*WORK INSTRUCTION*. Lines with the word "Commission" are the ones wanted. Copy each of them from the entries below.

Stored dataset items:
---+---

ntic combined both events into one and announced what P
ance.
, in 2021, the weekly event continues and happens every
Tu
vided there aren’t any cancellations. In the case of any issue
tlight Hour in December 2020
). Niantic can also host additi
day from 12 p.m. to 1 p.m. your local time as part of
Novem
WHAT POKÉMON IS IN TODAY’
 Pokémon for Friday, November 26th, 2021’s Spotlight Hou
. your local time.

---+---

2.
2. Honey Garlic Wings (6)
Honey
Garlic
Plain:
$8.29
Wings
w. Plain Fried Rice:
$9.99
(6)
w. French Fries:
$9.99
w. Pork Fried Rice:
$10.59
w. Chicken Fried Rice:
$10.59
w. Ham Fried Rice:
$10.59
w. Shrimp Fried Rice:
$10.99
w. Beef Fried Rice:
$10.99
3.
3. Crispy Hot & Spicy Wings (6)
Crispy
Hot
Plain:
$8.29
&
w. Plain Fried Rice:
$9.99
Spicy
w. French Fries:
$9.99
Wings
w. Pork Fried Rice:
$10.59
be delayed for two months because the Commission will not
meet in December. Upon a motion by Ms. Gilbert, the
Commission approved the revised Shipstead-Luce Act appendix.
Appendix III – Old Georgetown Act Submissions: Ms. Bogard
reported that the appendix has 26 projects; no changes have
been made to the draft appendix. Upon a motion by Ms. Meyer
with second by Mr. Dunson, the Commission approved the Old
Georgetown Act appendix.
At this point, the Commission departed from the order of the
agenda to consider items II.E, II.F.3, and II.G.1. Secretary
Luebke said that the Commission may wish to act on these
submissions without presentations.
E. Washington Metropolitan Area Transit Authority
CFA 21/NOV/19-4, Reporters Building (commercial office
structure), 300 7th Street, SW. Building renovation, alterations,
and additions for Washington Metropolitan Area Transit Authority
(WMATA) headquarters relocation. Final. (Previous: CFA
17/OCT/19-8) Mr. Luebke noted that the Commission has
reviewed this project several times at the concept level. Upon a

---+---

*SOLVED EXERCISE*.
be delayed for two months because the Commission will not
Commission approved the revised Shipstead-Luce Act appendix.
with second by Mr. Dunson, the Commission approved the Old
At this point, the Commission departed from the order of the
Luebke said that the Commission may wish to act on these
17/OCT/19-8) Mr. Luebke noted that the Commission has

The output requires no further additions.